----- Data supplied

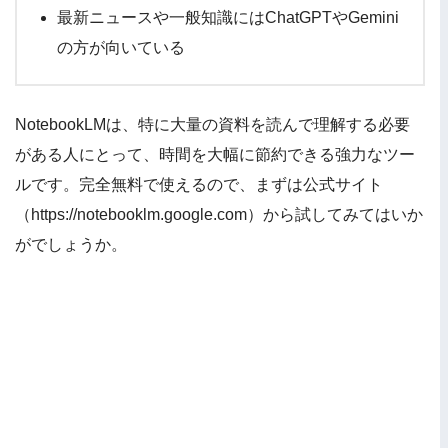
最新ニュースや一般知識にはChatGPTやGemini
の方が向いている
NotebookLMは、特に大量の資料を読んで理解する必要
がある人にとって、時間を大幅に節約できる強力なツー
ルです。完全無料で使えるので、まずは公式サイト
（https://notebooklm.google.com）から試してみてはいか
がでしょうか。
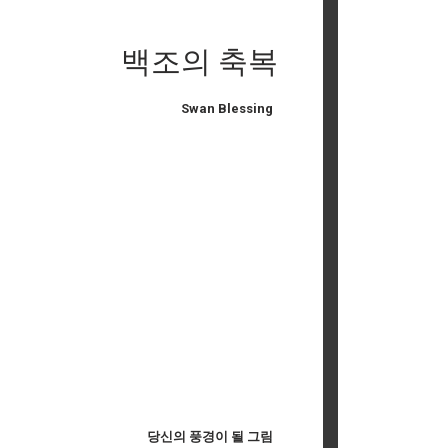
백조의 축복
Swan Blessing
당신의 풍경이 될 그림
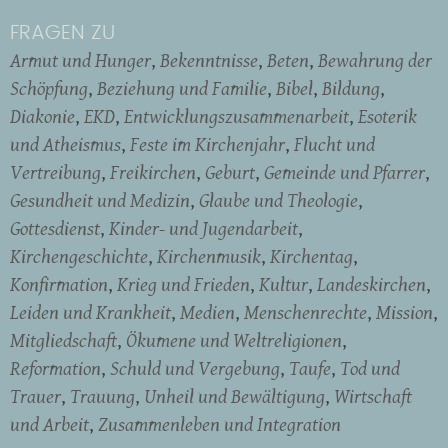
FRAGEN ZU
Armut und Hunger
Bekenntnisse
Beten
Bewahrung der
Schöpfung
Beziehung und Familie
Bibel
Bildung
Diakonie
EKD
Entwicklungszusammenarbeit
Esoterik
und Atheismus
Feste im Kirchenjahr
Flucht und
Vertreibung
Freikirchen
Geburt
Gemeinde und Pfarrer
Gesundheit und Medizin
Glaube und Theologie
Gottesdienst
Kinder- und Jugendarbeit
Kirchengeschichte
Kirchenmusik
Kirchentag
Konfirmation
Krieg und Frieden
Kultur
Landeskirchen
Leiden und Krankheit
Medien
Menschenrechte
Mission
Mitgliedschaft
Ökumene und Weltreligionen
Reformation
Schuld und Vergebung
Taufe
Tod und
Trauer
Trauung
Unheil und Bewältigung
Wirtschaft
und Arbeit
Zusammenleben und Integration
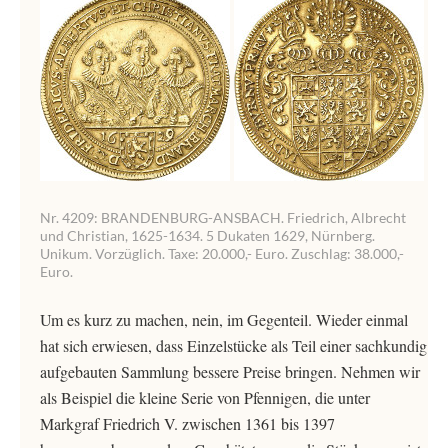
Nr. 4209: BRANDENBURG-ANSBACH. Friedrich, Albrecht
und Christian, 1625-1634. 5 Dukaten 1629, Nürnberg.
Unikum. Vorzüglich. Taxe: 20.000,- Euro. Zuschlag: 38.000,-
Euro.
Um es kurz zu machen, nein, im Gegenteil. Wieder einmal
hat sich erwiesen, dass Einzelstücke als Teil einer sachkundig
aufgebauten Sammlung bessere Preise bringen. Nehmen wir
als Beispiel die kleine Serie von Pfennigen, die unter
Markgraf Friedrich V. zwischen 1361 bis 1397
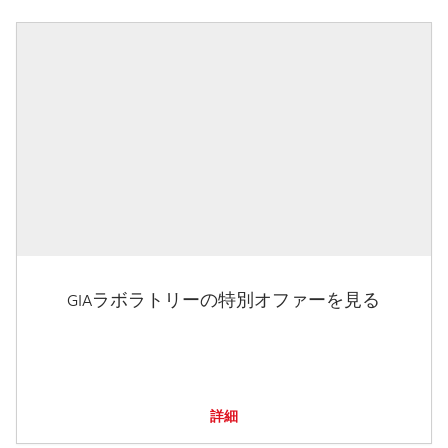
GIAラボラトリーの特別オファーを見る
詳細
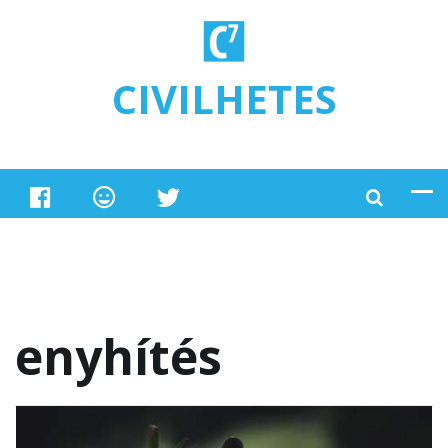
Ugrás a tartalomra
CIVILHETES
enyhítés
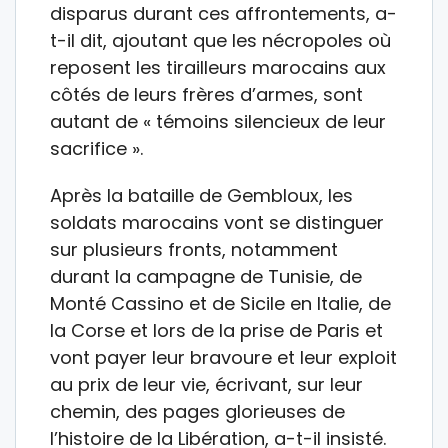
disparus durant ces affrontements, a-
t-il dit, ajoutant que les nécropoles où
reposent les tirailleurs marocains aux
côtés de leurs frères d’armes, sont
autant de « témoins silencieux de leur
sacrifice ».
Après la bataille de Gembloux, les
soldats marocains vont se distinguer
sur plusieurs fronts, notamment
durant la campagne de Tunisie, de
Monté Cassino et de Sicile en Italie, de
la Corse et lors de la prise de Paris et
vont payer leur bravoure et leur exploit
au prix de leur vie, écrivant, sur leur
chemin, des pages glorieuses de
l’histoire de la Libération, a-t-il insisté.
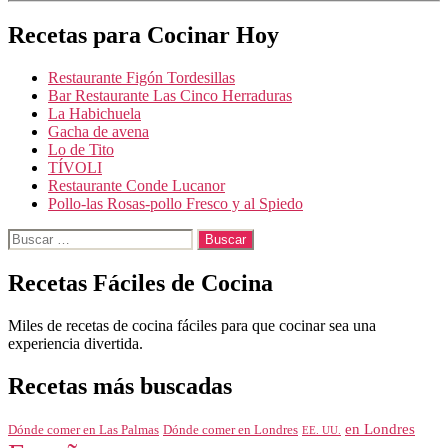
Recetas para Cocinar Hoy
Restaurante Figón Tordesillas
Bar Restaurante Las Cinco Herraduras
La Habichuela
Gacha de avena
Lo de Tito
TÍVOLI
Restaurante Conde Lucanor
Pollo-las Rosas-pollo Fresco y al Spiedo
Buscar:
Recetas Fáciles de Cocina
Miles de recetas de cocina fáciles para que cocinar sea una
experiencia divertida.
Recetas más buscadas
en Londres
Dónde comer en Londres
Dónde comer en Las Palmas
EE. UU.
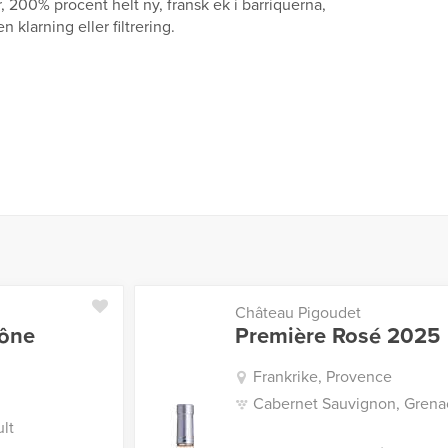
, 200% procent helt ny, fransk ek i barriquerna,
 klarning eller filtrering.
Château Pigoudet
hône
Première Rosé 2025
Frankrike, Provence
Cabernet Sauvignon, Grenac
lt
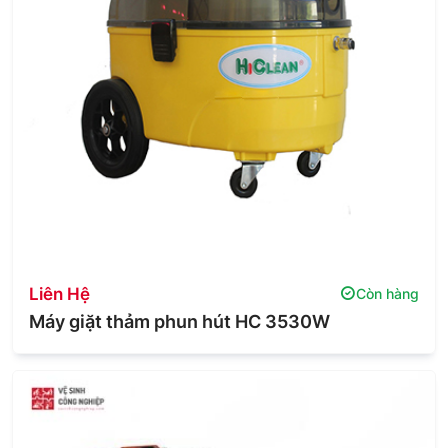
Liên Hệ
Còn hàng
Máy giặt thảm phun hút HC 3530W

----------

What is needed: Across the listing above, count the lines that include "Euro" and give the figure with no other words.

Answer to this exercise: 2